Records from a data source

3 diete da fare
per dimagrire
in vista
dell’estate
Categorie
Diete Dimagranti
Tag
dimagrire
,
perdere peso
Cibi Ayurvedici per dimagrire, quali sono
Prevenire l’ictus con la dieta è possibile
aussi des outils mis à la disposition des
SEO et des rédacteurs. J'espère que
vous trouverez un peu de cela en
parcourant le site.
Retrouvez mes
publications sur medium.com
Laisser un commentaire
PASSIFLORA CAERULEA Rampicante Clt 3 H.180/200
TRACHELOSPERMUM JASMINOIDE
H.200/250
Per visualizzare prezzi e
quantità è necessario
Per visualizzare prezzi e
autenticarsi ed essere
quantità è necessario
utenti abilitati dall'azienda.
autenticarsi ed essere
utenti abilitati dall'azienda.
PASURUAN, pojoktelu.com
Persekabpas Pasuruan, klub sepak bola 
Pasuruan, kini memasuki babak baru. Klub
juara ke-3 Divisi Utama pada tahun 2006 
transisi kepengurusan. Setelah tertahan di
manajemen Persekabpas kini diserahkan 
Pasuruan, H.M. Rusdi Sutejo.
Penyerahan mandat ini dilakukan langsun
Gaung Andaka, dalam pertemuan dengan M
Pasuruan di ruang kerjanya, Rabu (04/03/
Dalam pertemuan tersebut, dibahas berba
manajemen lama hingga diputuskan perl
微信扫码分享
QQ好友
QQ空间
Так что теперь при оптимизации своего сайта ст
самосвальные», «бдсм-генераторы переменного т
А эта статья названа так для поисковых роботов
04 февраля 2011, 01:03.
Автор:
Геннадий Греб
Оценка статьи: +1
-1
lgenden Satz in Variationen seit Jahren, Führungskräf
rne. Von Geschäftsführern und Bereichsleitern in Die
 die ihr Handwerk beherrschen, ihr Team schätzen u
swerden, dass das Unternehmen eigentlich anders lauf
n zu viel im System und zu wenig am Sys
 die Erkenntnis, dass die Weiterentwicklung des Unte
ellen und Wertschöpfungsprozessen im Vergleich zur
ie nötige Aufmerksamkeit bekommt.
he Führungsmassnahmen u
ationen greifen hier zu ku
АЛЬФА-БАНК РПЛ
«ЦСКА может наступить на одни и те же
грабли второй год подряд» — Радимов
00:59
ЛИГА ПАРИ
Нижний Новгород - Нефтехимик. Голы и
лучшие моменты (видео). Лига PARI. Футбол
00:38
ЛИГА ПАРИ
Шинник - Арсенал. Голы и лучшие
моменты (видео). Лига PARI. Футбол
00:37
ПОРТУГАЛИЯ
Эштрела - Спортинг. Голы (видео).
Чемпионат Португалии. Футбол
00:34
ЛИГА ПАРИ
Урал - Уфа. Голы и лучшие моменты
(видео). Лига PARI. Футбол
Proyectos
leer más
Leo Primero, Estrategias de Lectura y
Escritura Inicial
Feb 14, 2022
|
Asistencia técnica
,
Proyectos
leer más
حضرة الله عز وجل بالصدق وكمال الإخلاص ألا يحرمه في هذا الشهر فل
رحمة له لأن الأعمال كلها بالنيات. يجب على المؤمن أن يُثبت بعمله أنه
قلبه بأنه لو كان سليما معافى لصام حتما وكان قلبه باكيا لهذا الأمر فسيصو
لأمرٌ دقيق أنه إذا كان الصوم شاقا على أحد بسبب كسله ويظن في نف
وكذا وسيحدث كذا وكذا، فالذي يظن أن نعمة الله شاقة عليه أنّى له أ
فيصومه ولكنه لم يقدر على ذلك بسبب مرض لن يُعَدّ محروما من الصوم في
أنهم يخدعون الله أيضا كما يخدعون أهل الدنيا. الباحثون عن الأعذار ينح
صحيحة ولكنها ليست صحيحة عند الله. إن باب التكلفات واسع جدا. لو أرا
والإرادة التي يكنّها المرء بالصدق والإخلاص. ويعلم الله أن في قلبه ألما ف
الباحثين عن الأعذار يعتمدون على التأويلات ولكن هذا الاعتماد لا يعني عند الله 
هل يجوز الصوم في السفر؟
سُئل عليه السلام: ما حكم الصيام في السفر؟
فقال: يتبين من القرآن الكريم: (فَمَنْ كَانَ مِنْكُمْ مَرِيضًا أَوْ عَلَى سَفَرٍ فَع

Problem details: Which lines of the data include the string "Persekabpas"? Copy each of them.

Completed exercise:
Persekabpas Pasuruan, klub sepak bola 
manajemen Persekabpas kini diserahkan 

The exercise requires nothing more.